INPUT DATA Block Start

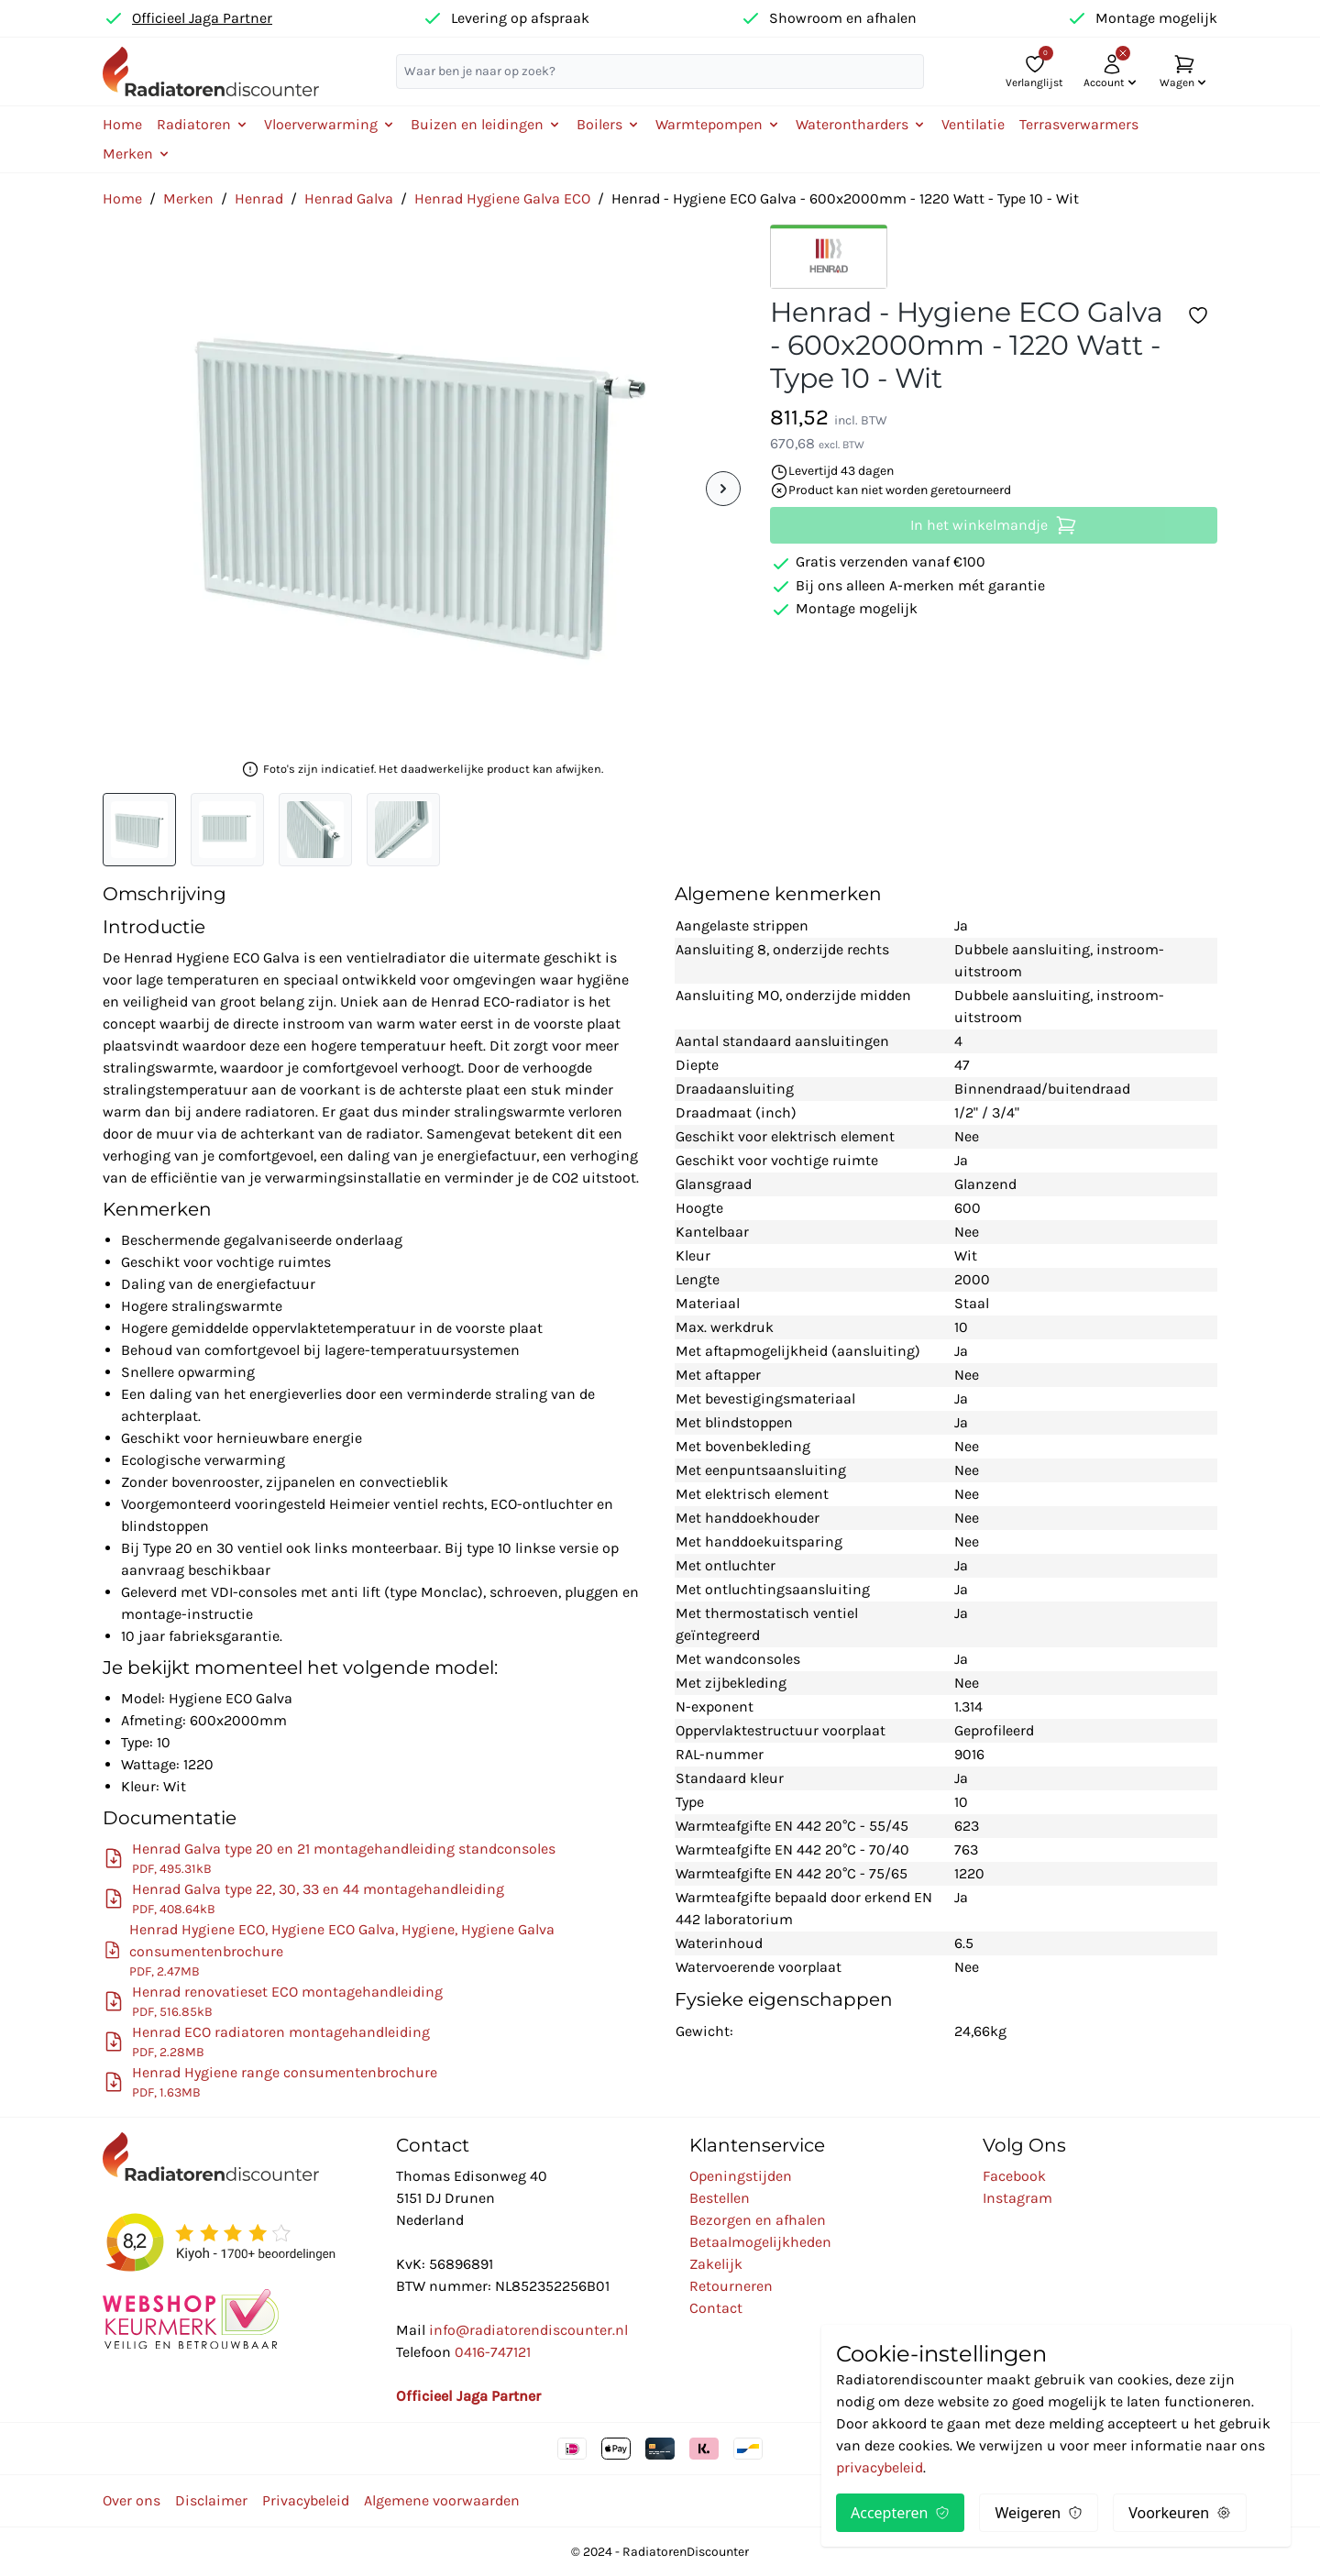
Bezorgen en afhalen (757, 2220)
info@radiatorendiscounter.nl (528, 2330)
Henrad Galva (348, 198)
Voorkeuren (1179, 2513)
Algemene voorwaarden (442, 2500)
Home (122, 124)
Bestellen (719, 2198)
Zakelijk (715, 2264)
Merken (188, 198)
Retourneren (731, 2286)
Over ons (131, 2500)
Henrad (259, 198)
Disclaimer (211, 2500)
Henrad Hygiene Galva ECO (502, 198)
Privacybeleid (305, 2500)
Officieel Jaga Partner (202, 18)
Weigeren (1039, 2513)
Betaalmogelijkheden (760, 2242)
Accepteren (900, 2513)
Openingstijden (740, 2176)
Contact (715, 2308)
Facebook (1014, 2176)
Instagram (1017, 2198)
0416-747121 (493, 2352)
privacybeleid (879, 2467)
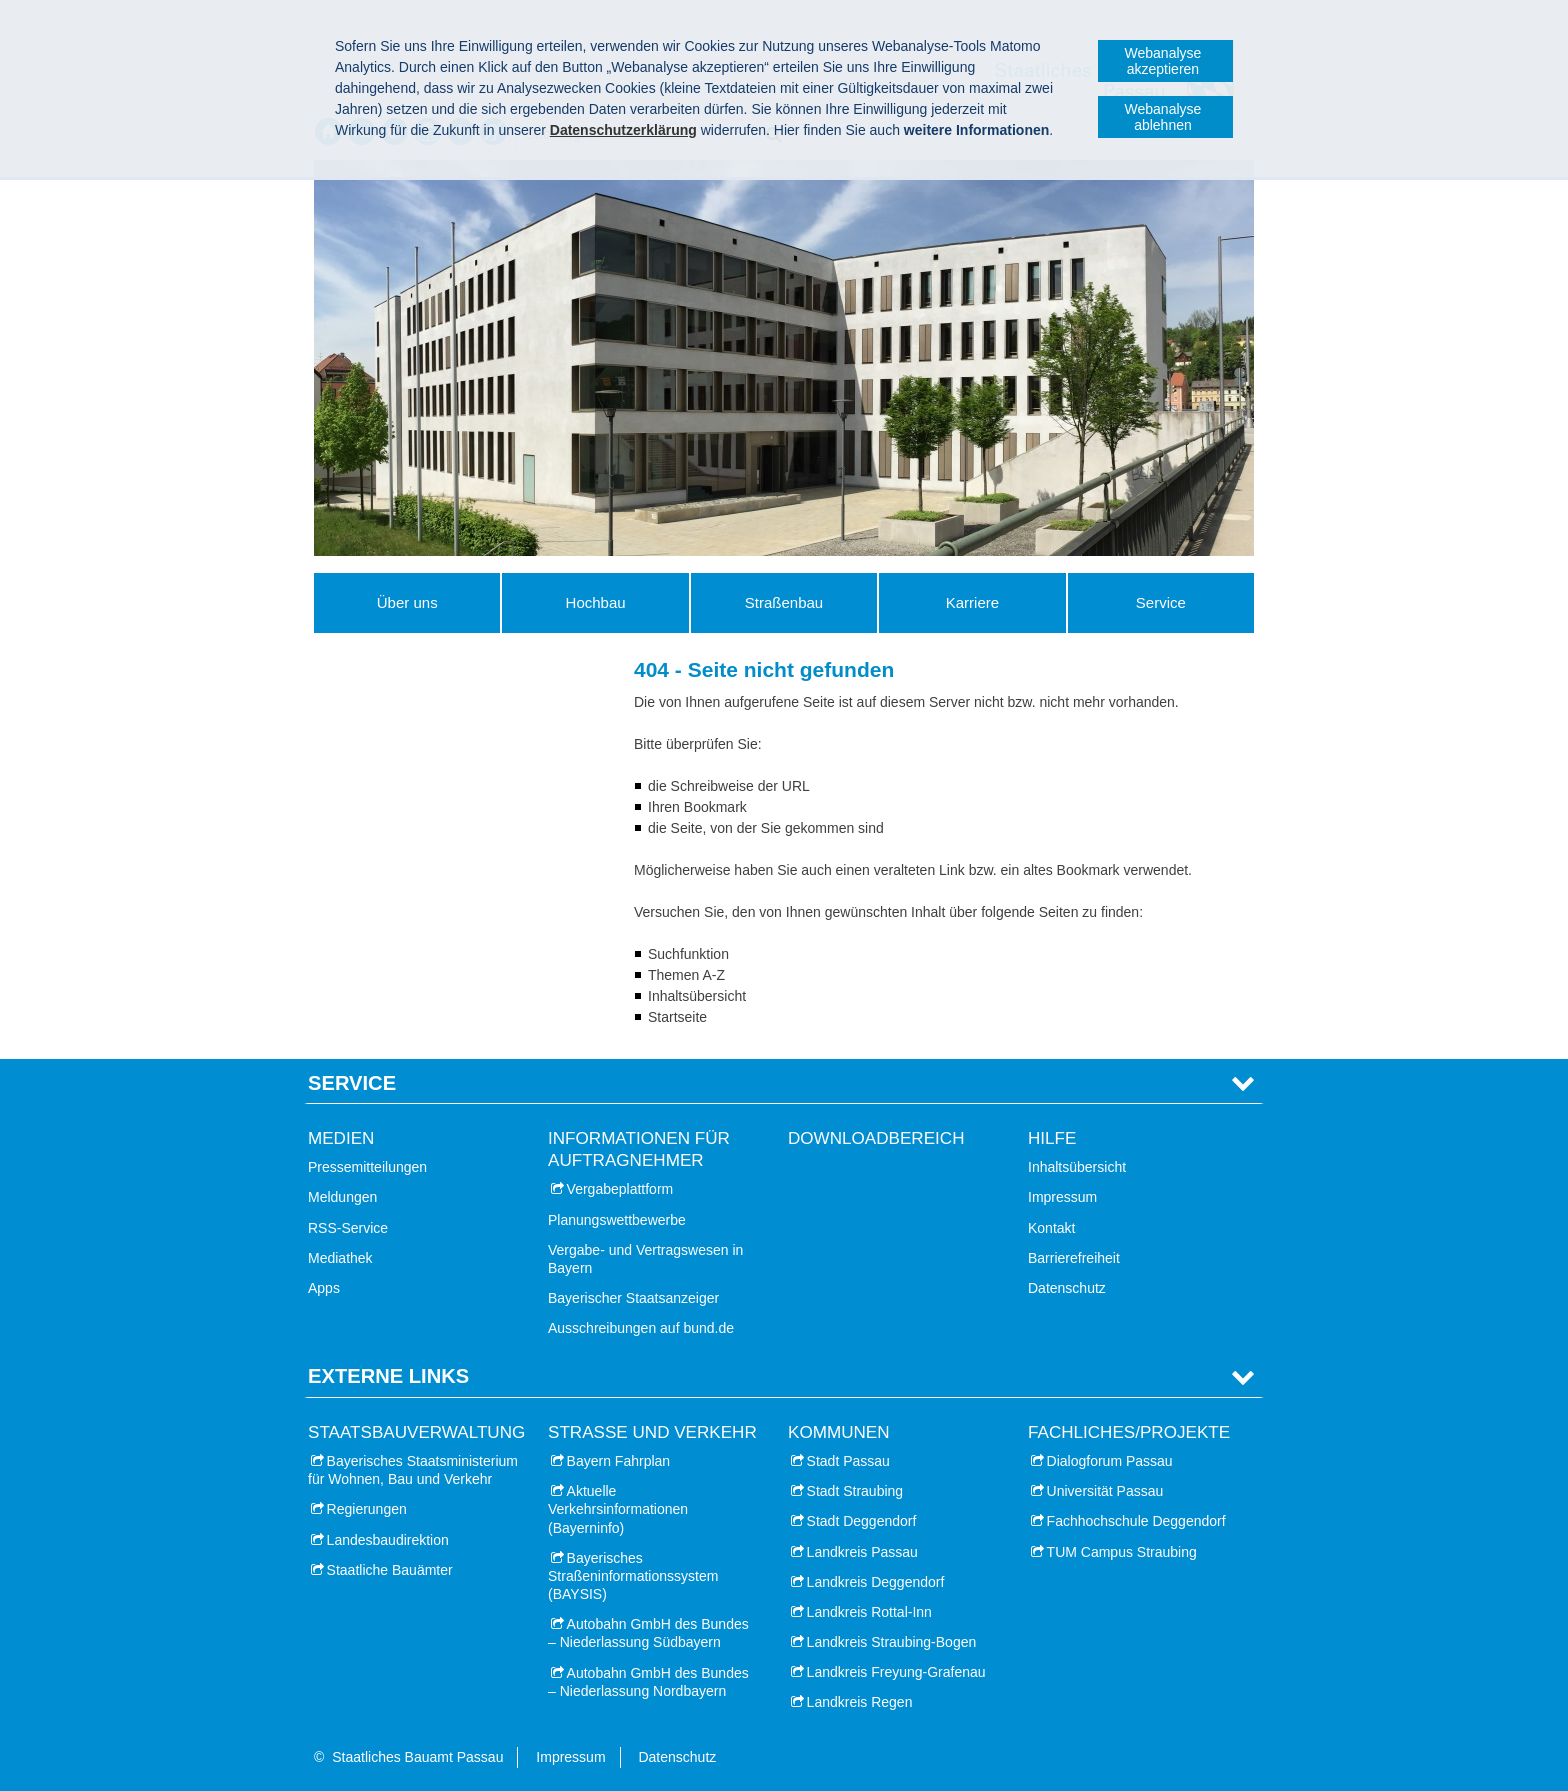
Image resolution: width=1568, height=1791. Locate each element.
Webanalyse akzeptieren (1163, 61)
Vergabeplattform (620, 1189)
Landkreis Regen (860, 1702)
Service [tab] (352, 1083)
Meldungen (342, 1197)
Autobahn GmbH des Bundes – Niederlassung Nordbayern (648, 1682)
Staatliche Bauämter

INPUT DATA Block End

• _REQUIRED WORK_:
If a line in the records holds the string "Galva", copy it.

• _TASK RESULT_:
Henrad Galva (348, 198)
Henrad Hygiene Galva ECO (502, 198)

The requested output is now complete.